Hopefully not many have this problem and GM was able to correct it with the newer 2012 into 2013 models. This sound like very poor quality control on GMs part. Its like the sparkplug issue just screw them in and never check the fittings/gaps.


----------



## blk88verde (Apr 30, 2011)

Sorry to hear about your Cruze. What octane fuel are you using?


----------



## titan2782 (Nov 4, 2011)

Wonder if this has something to do with the issue Vince posted about (the one requiring a catch can). Why the heck would your rings go out? You running N20?! I wouldn't be ok with "oh, it needs some new parts". Obviously it needs new parts! What happened to the old ones is the question and what are you going to do to prevent it from happening again?


----------



## XtremeRevolution (Jan 19, 2012)

titan2782 said:


> Wonder if this has something to do with the issue Vince posted about (the one requiring a catch can). Why the heck would your rings go out? You running N20?! I wouldn't be ok with "oh, it needs some new parts". Obviously it needs new parts! What happened to the old ones is the question and what are you going to do to prevent it from happening again?

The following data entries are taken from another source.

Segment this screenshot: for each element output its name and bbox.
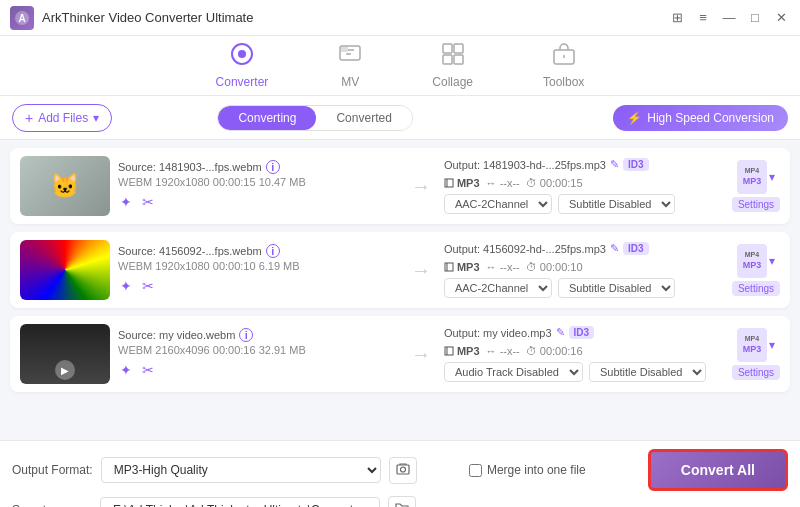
channel-select-1[interactable]: AAC-2Channel: [444, 194, 552, 214]
collage-icon: [441, 42, 465, 71]
svg-point-3: [238, 50, 246, 58]
settings-button-1[interactable]: Settings: [732, 197, 780, 212]
mv-icon: [338, 42, 362, 71]
file-actions-1: ✦ ✂: [118, 192, 398, 212]
bitrate-3: ↔ --x--: [486, 345, 520, 357]
subtitle-select-2[interactable]: Subtitle Disabled: [558, 278, 675, 298]
menu-button[interactable]: ≡: [694, 9, 712, 27]
file-meta-3: WEBM 2160x4096 00:00:16 32.91 MB: [118, 344, 398, 356]
file-list: 🐱 Source: 1481903-...fps.webm i WEBM 192…: [0, 140, 800, 440]
grid-button[interactable]: ⊞: [668, 9, 686, 27]
camera-button[interactable]: [389, 457, 417, 484]
output-source-2: Output: 4156092-hd-...25fps.mp3 ✎ ID3: [444, 242, 724, 255]
sparkle-button-1[interactable]: ✦: [118, 192, 134, 212]
cut-button-3[interactable]: ✂: [140, 360, 156, 380]
svg-text:A: A: [18, 13, 25, 24]
mp3-dropdown-icon-1[interactable]: ▾: [769, 170, 775, 184]
sparkle-button-3[interactable]: ✦: [118, 360, 134, 380]
add-files-label: Add Files: [38, 111, 88, 125]
app-title: ArkThinker Video Converter Ultimate: [42, 10, 253, 25]
bitrate-1: ↔ --x--: [486, 177, 520, 189]
merge-label: Merge into one file: [487, 463, 586, 477]
nav-mv[interactable]: MV: [328, 37, 372, 94]
file-meta-2: WEBM 1920x1080 00:00:10 6.19 MB: [118, 260, 398, 272]
cut-button-2[interactable]: ✂: [140, 276, 156, 296]
svg-rect-7: [454, 44, 463, 53]
svg-rect-8: [443, 55, 452, 64]
window-controls: ⊞ ≡ — □ ✕: [668, 9, 790, 27]
channel-select-3[interactable]: Audio Track Disabled: [444, 362, 583, 382]
title-bar: A ArkThinker Video Converter Ultimate ⊞ …: [0, 0, 800, 36]
settings-col-1: MP4 MP3 ▾ Settings: [732, 160, 780, 212]
nav-collage-label: Collage: [432, 75, 473, 89]
file-actions-3: ✦ ✂: [118, 360, 398, 380]
settings-col-2: MP4 MP3 ▾ Settings: [732, 244, 780, 296]
flash-icon: ⚡: [627, 111, 642, 125]
arrow-3: →: [406, 343, 436, 366]
channel-select-2[interactable]: AAC-2Channel: [444, 278, 552, 298]
info-icon-3: i: [239, 328, 253, 342]
output-format-select[interactable]: MP3-High Quality: [101, 457, 381, 483]
format-badge-3: MP3: [444, 345, 480, 357]
duration-1: ⏱ 00:00:15: [526, 177, 583, 189]
nav-collage[interactable]: Collage: [422, 37, 483, 94]
settings-button-3[interactable]: Settings: [732, 365, 780, 380]
output-controls-3: MP3 ↔ --x-- ⏱ 00:00:16: [444, 345, 724, 357]
edit-icon-1: ✎: [610, 158, 619, 171]
mp3-icon-1: MP4 MP3: [737, 160, 767, 194]
nav-bar: Converter MV Collage: [0, 36, 800, 96]
nav-converter-label: Converter: [216, 75, 269, 89]
app-logo: A: [10, 6, 34, 30]
sparkle-button-2[interactable]: ✦: [118, 276, 134, 296]
tab-group: Converting Converted: [217, 105, 412, 131]
id3-badge-3: ID3: [569, 326, 595, 339]
tab-converting[interactable]: Converting: [218, 106, 316, 130]
output-controls-1: MP3 ↔ --x-- ⏱ 00:00:15: [444, 177, 724, 189]
subtitle-select-3[interactable]: Subtitle Disabled: [589, 362, 706, 382]
nav-converter[interactable]: Converter: [206, 37, 279, 94]
file-info-2: Source: 4156092-...fps.webm i WEBM 1920x…: [118, 244, 398, 296]
maximize-button[interactable]: □: [746, 9, 764, 27]
settings-col-3: MP4 MP3 ▾ Settings: [732, 328, 780, 380]
file-meta-1: WEBM 1920x1080 00:00:15 10.47 MB: [118, 176, 398, 188]
file-source-1: Source: 1481903-...fps.webm i: [118, 160, 398, 174]
settings-button-2[interactable]: Settings: [732, 281, 780, 296]
high-speed-button[interactable]: ⚡ High Speed Conversion: [613, 105, 788, 131]
save-to-label: Save to:: [12, 503, 92, 508]
bottom-bar: Output Format: MP3-High Quality Merge in…: [0, 440, 800, 507]
svg-point-18: [400, 467, 405, 472]
merge-checkbox[interactable]: [469, 464, 482, 477]
file-info-3: Source: my video.webm i WEBM 2160x4096 0…: [118, 328, 398, 380]
mp3-dropdown-icon-3[interactable]: ▾: [769, 338, 775, 352]
convert-all-button[interactable]: Convert All: [648, 449, 788, 491]
svg-rect-15: [445, 347, 453, 355]
close-button[interactable]: ✕: [772, 9, 790, 27]
folder-button[interactable]: [388, 496, 416, 507]
tab-converted[interactable]: Converted: [316, 106, 411, 130]
add-files-button[interactable]: + Add Files ▾: [12, 104, 112, 132]
plus-icon: +: [25, 110, 33, 126]
info-icon-2: i: [266, 244, 280, 258]
id3-badge-1: ID3: [623, 158, 649, 171]
file-actions-2: ✦ ✂: [118, 276, 398, 296]
save-to-select[interactable]: E:\ArkThinker\ArkThink...ter Ultimate\Co…: [100, 497, 380, 508]
cut-button-1[interactable]: ✂: [140, 192, 156, 212]
format-badge-2: MP3: [444, 261, 480, 273]
id3-badge-2: ID3: [623, 242, 649, 255]
subtitle-select-1[interactable]: Subtitle Disabled: [558, 194, 675, 214]
output-area-1: Output: 1481903-hd-...25fps.mp3 ✎ ID3 MP…: [444, 158, 724, 214]
mp3-dropdown-icon-2[interactable]: ▾: [769, 254, 775, 268]
edit-icon-3: ✎: [556, 326, 565, 339]
nav-toolbox-label: Toolbox: [543, 75, 584, 89]
output-area-3: Output: my video.mp3 ✎ ID3 MP3 ↔ --x-- ⏱…: [444, 326, 724, 382]
toolbar: + Add Files ▾ Converting Converted ⚡ Hig…: [0, 96, 800, 140]
mp3-icon-2: MP4 MP3: [737, 244, 767, 278]
output-controls-2: MP3 ↔ --x-- ⏱ 00:00:10: [444, 261, 724, 273]
save-to-row: Save to: E:\ArkThinker\ArkThink...ter Ul…: [12, 496, 788, 507]
thumbnail-3: ▶: [20, 324, 110, 384]
output-source-3: Output: my video.mp3 ✎ ID3: [444, 326, 724, 339]
nav-toolbox[interactable]: Toolbox: [533, 37, 594, 94]
svg-rect-11: [445, 179, 453, 187]
file-info-1: Source: 1481903-...fps.webm i WEBM 1920x…: [118, 160, 398, 212]
minimize-button[interactable]: —: [720, 9, 738, 27]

I'm fairly certain this was part of a limited batch of Cruzes that had defective pistons. It's not the first time we've seen it, but it is very uncommon. If they replace the pistons, they'll naturally replace the piston rings as well.


----------



## titan2782 (Nov 4, 2011)

XtremeRevolution said:


> I'm fairly certain this was part of a limited batch of Cruzes that had defective pistons. It's not the first time we've seen it, but it is very uncommon. If they replace the pistons, they'll naturally replace the piston rings as well.


Right, but I assumed the rings went out first causing the piston to go.


----------



## Sunline Fan (Jul 29, 2012)

XtremeRevolution said:


> I'm fairly certain this was part of a limited batch of Cruzes that had defective pistons. It's not the first time we've seen it, but it is very uncommon. If they replace the pistons, they'll naturally replace the piston rings as well.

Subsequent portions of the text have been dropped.